Task directions:
Scan the data for "Nomor" and copy the lines it appears in.

(Data entries)

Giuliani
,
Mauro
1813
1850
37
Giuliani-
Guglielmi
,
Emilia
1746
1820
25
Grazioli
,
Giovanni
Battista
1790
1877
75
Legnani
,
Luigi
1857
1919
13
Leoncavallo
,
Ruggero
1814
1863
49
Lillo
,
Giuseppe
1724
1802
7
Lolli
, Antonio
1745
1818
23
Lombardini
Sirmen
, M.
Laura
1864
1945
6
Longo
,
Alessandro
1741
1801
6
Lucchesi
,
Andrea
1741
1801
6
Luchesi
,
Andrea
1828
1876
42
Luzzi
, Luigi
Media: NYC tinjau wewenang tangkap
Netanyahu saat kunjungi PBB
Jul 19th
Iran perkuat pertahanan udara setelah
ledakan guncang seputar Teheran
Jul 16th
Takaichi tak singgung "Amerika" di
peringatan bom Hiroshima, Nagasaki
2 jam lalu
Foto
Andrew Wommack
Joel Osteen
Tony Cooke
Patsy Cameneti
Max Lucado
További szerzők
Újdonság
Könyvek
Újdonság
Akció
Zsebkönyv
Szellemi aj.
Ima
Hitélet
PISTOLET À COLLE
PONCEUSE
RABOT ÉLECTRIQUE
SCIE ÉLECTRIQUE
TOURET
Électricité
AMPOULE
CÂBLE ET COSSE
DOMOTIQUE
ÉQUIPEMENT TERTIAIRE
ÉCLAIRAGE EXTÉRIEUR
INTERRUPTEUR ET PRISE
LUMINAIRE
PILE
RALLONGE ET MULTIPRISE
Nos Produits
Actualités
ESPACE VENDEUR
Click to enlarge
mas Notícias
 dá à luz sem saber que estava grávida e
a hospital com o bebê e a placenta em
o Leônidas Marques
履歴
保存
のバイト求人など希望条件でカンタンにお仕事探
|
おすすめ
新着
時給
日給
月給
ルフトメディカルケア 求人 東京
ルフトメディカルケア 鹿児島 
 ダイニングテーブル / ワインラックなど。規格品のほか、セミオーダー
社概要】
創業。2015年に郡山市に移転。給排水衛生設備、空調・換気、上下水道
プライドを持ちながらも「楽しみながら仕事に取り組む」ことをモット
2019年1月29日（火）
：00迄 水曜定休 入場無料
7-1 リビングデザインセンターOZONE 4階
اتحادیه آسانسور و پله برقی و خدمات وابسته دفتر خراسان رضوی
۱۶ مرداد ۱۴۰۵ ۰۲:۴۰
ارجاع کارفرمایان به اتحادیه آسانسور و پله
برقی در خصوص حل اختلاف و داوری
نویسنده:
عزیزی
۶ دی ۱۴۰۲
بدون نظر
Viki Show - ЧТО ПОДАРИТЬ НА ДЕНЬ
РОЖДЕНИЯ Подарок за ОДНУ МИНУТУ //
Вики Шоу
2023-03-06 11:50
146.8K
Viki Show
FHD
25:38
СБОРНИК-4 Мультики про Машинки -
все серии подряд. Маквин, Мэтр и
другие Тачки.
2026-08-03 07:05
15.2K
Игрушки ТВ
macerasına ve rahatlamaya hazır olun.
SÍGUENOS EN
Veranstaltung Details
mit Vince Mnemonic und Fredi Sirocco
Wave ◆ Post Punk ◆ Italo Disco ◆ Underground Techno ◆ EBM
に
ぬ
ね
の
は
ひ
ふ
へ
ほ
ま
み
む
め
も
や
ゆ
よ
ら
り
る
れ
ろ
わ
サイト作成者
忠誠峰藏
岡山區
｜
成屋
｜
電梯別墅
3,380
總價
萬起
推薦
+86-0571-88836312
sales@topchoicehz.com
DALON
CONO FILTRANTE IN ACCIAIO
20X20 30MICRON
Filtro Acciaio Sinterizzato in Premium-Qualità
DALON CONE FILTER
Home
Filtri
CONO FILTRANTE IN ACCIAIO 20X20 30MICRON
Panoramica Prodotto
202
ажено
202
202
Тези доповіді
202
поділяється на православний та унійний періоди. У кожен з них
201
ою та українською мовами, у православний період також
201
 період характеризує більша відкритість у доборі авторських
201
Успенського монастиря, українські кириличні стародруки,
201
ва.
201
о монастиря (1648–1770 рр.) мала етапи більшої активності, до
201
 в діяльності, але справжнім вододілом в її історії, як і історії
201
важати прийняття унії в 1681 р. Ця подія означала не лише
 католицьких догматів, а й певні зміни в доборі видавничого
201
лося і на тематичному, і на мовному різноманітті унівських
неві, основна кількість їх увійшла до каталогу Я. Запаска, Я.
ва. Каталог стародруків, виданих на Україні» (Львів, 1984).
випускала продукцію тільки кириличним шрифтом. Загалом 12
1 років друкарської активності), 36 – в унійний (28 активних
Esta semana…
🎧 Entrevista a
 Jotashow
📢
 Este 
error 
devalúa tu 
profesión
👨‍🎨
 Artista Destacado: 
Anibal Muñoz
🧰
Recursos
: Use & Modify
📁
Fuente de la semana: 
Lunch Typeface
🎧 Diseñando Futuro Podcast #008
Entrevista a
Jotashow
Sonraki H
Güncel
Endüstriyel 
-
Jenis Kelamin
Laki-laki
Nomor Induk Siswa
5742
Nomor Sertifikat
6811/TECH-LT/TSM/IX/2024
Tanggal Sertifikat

Solution for this task:
Nomor Induk Siswa
Nomor Sertifikat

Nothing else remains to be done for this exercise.